Who he was
Anthony de Francisci arrived in New York in 1905, a teenager from Palermo, Sicily, with the anglicized version of his birth name — Antonio — and not much else. Sixteen years later his work was in the pocket of nearly every American. That is a steep climb, and he made it with his hands.
He learned sculpting the slow way: as a studio assistant and student to the men who were already shaping America's coins. He trained under James Earle Fraser — the sculptor of the Buffalo nickel — and worked alongside Hermon Atkins MacNeil and Adolph Alexander Weinman, two more of the great medallic artists of the age. By his thirties he was an academician of the National Academy of Design and a Fellow of the National Sculpture Society. He had paid his dues.

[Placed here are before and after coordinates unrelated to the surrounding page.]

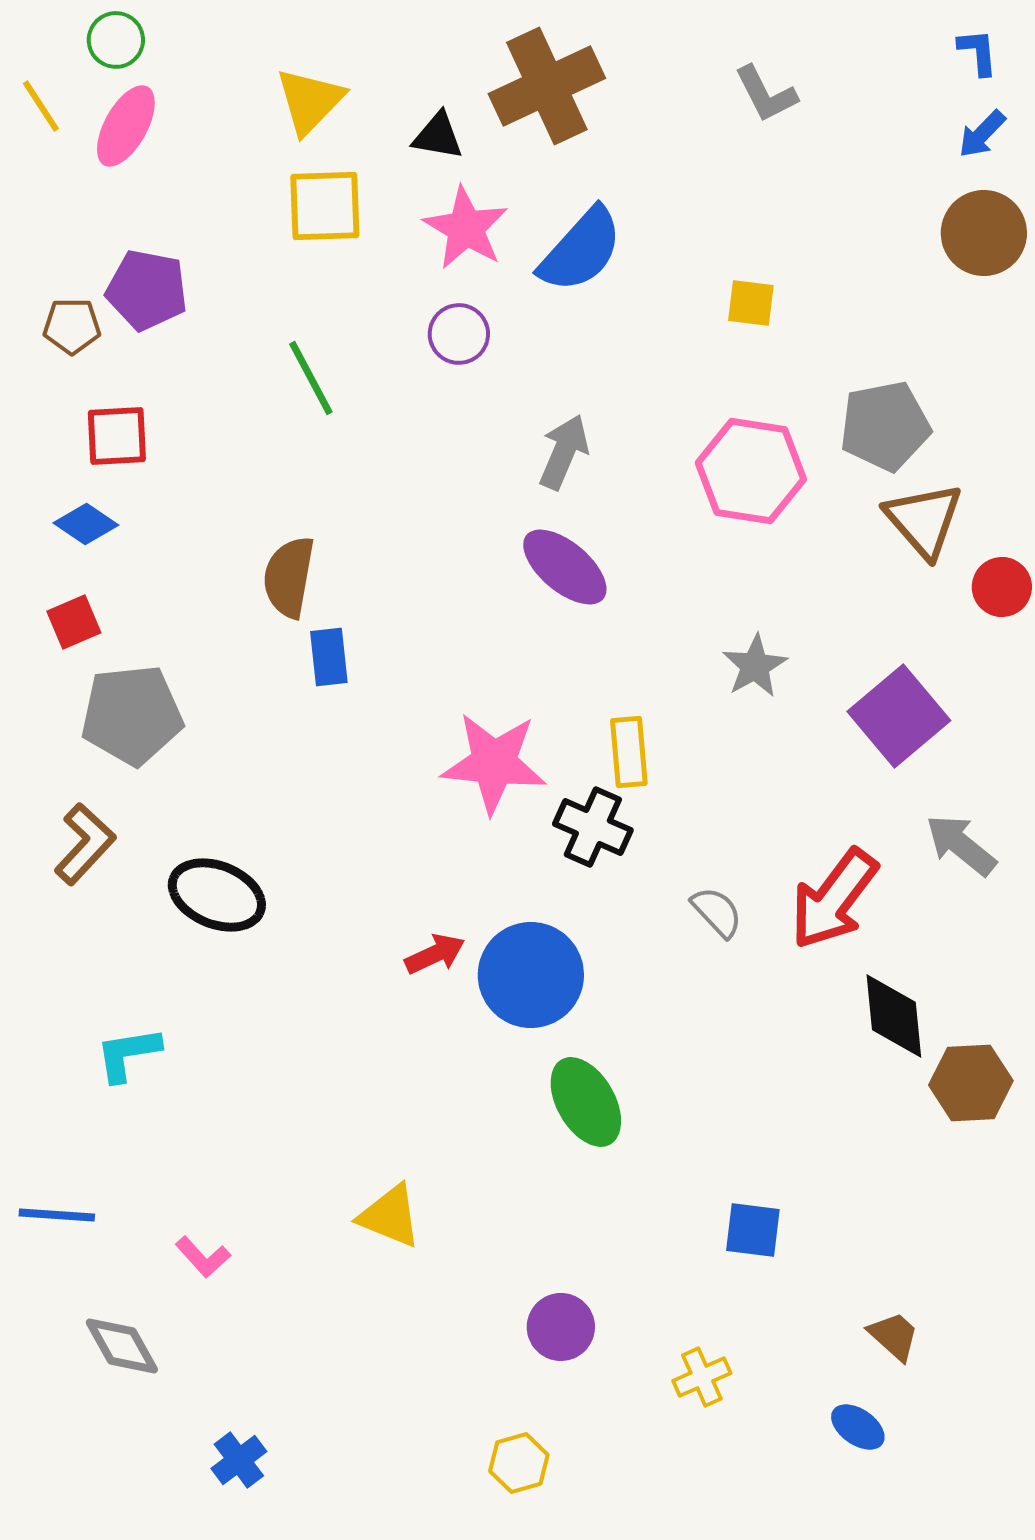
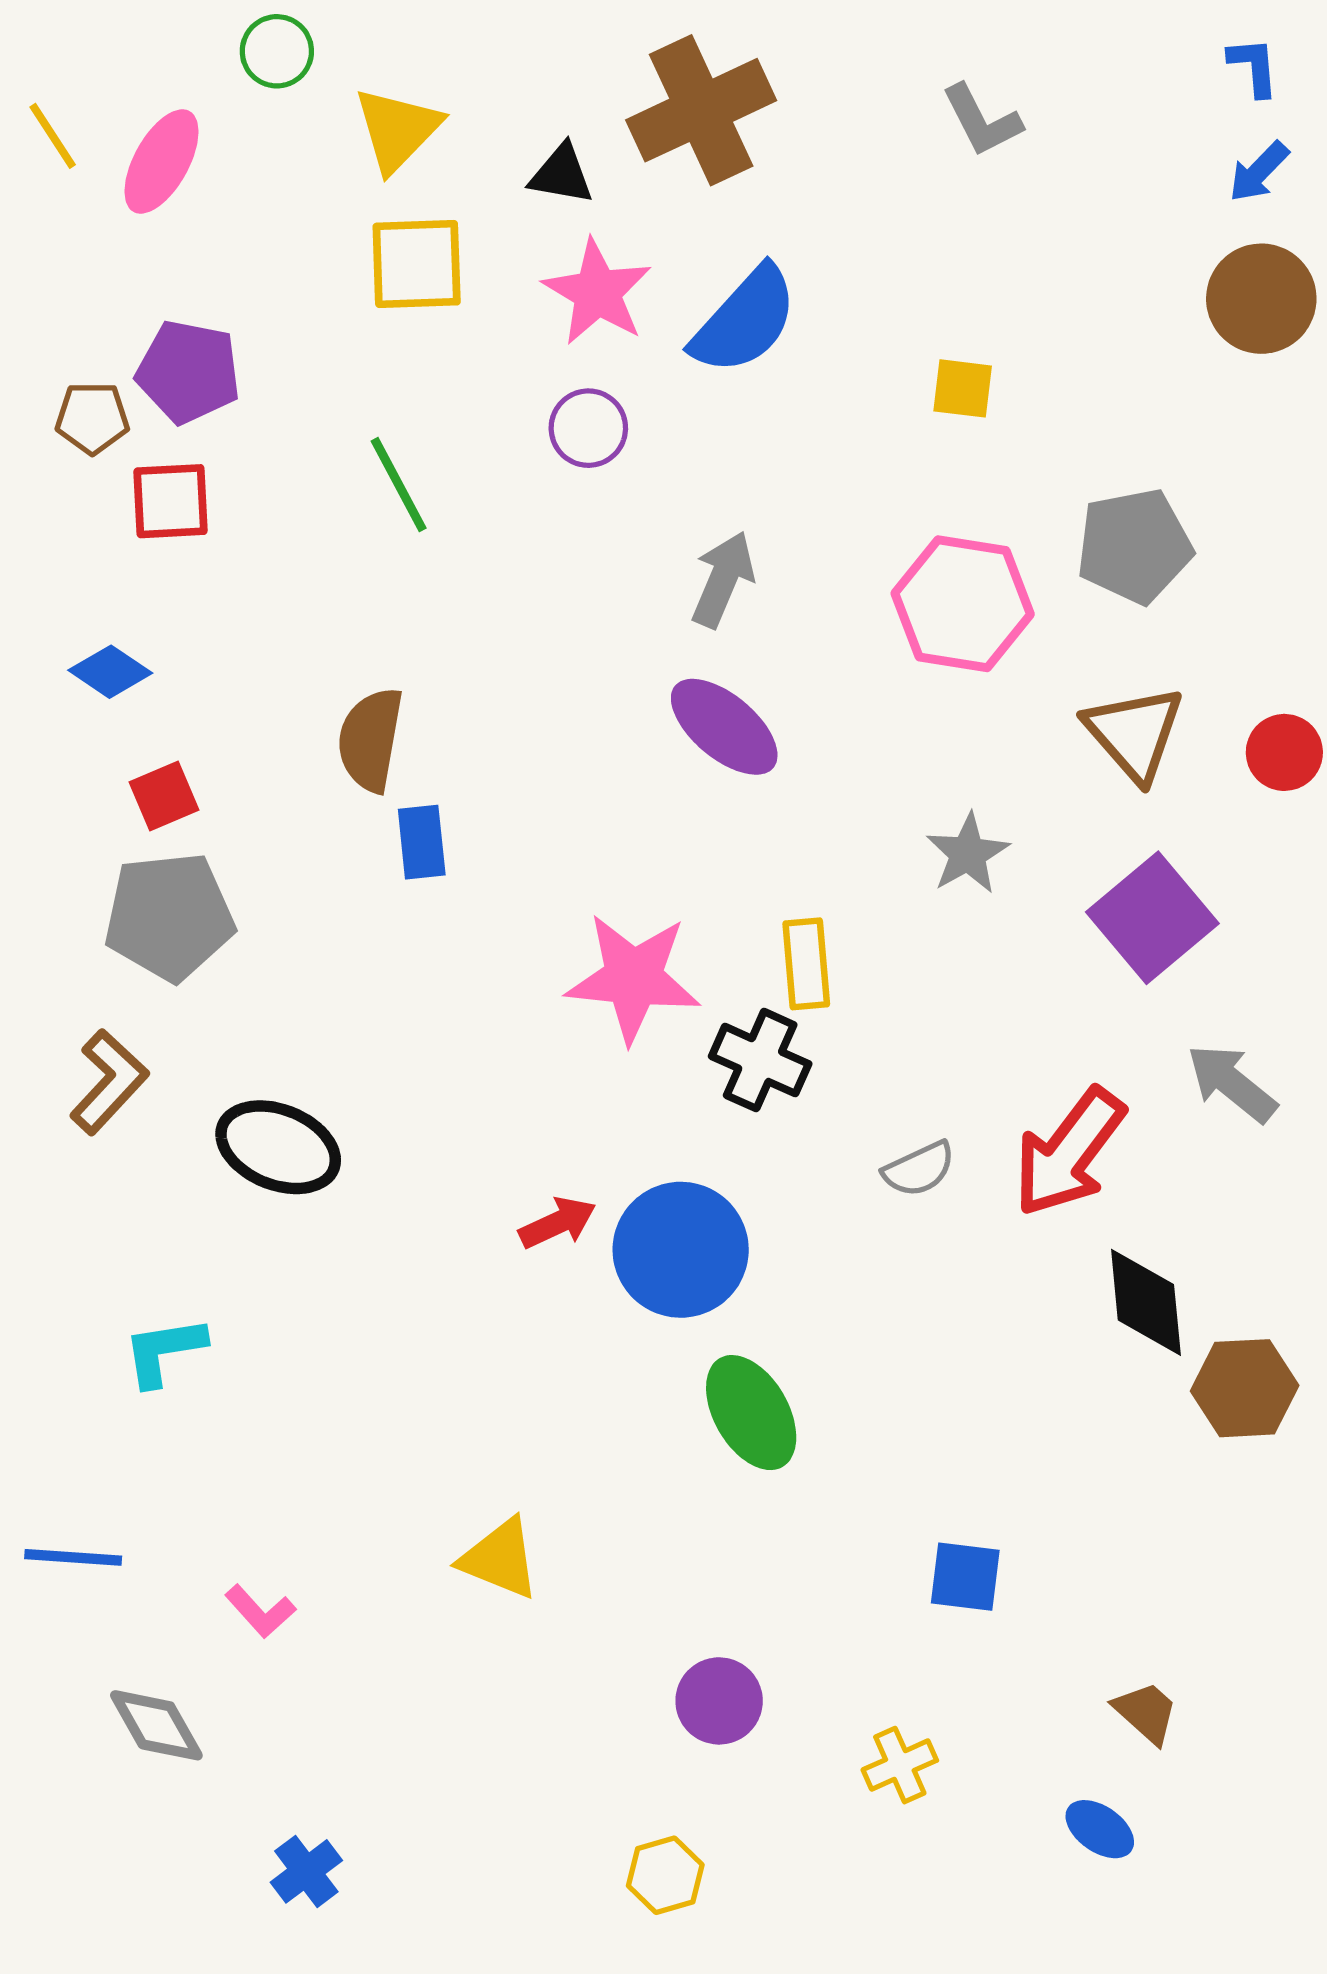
green circle: (116, 40) -> (277, 51), moved
red square: (117, 436) -> (170, 501), moved
brown triangle: (924, 520) -> (1134, 733), moved
red square: (74, 622) -> (164, 796), moved
gray semicircle: (717, 912) -> (919, 1169), turned 108

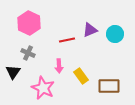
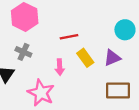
purple triangle: (90, 30) -> (112, 58), moved
yellow rectangle: (81, 76) -> (85, 58), moved

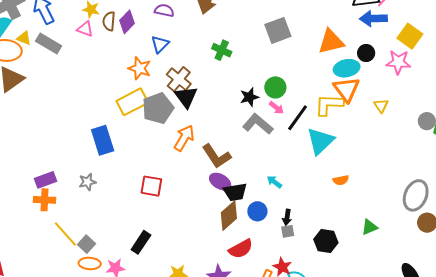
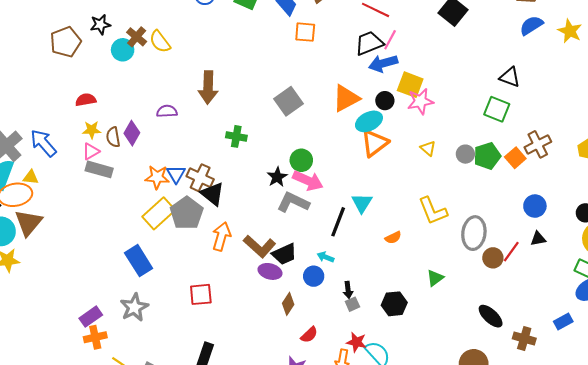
pink triangle: (85, 29) -> (91, 151), turned -36
yellow square: (410, 36) -> (410, 85), moved
gray rectangle: (49, 44) -> (99, 169), moved
blue triangle: (160, 44) -> (176, 174), moved
orange triangle: (347, 89) -> (375, 143), turned 44
yellow L-shape: (329, 105) -> (433, 211), moved, turned -100
yellow triangle: (381, 106) -> (428, 148), moved
pink arrow: (276, 108) -> (308, 181), size x1.8
black line: (298, 118) -> (338, 222), moved
cyan triangle: (320, 141) -> (362, 203), size x0.7
gray star: (87, 182) -> (134, 307), size x1.5
black trapezoid: (235, 192) -> (284, 254), moved
blue circle: (257, 211) -> (314, 276), moved
brown diamond: (229, 216) -> (288, 304), size x0.7
red semicircle: (241, 249) -> (309, 335), size x0.7

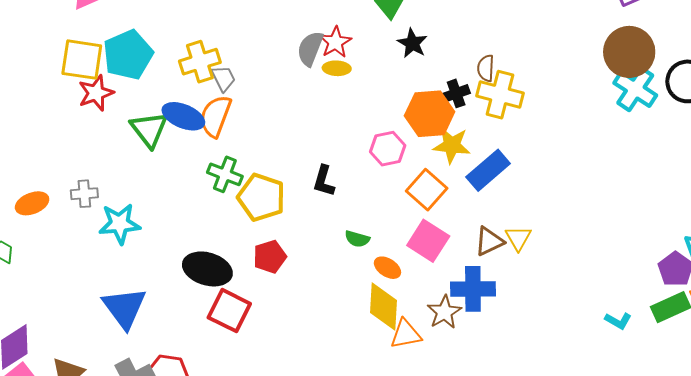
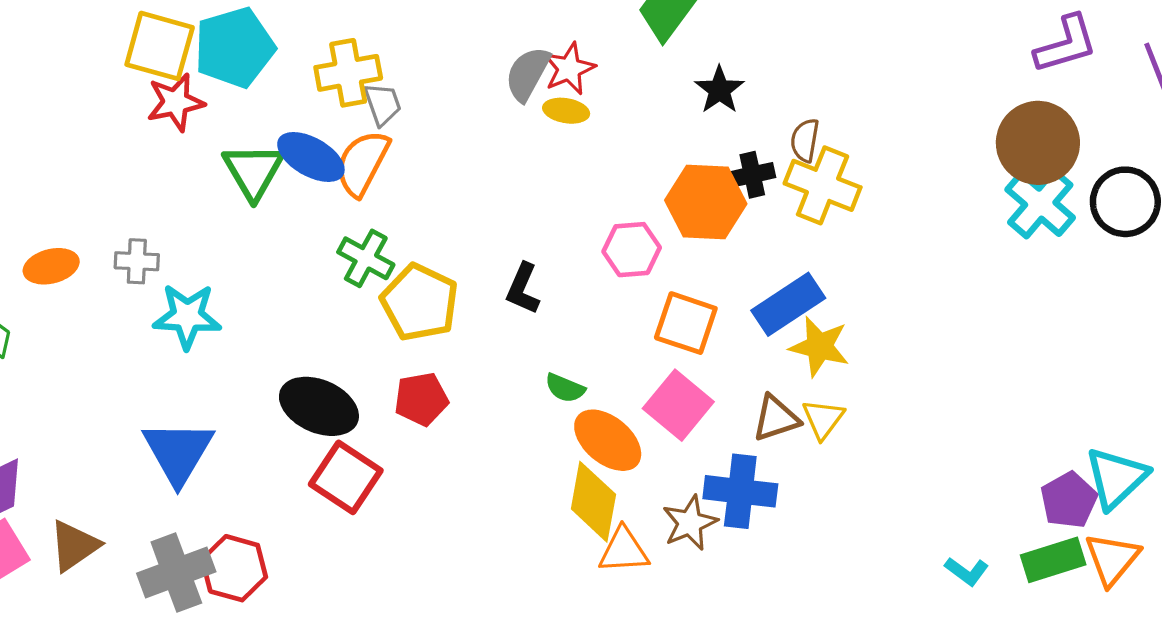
black star: (412, 43) -> (719, 90), moved
yellow star: (452, 145) -> (819, 347), moved
orange square: (427, 190) -> (686, 323), turned -30
orange ellipse: (387, 268) -> (608, 440), size x1.6

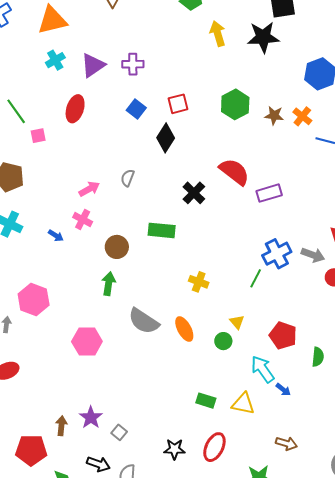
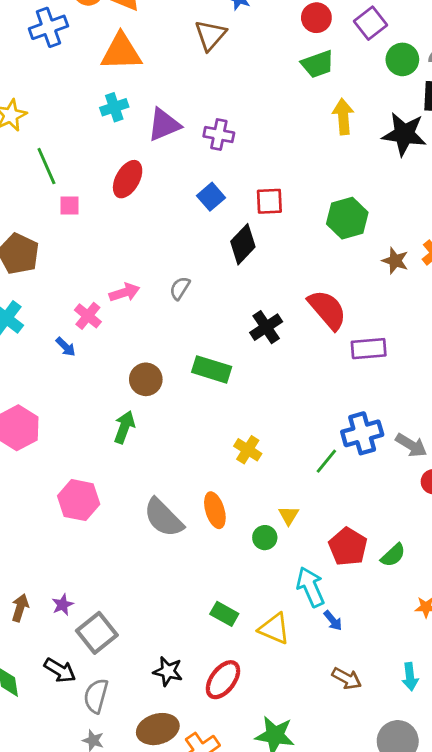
brown star: (274, 115) -> (395, 261), moved
pink cross: (83, 219) -> (88, 316), moved
gray semicircle: (144, 321) -> (163, 518), moved
green semicircle: (318, 357) -> (393, 555), moved, turned 30
purple star: (91, 417) -> (63, 605), size x0.7
gray square: (119, 432) -> (97, 633), size x1.8
brown arrow: (286, 444) -> (347, 678), moved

Then, in late 1921, the Commission of Fine Arts ran a private contest. The country wanted a coin to mark the end of the Great War — a "peace dollar" to replace the old Morgan dollar. Eight sculptors were invited, several of them de Francisci's former teachers and far more famous than he was. He was the youngest, at 34, and the only one of the group with almost no real coin design behind him. His one prior Mint job — adapting the 1920 Maine commemorative half dollar — was work he later admitted he did "not consider it very favorably."
He won anyway. By his wife's own account he had bet money that he would lose.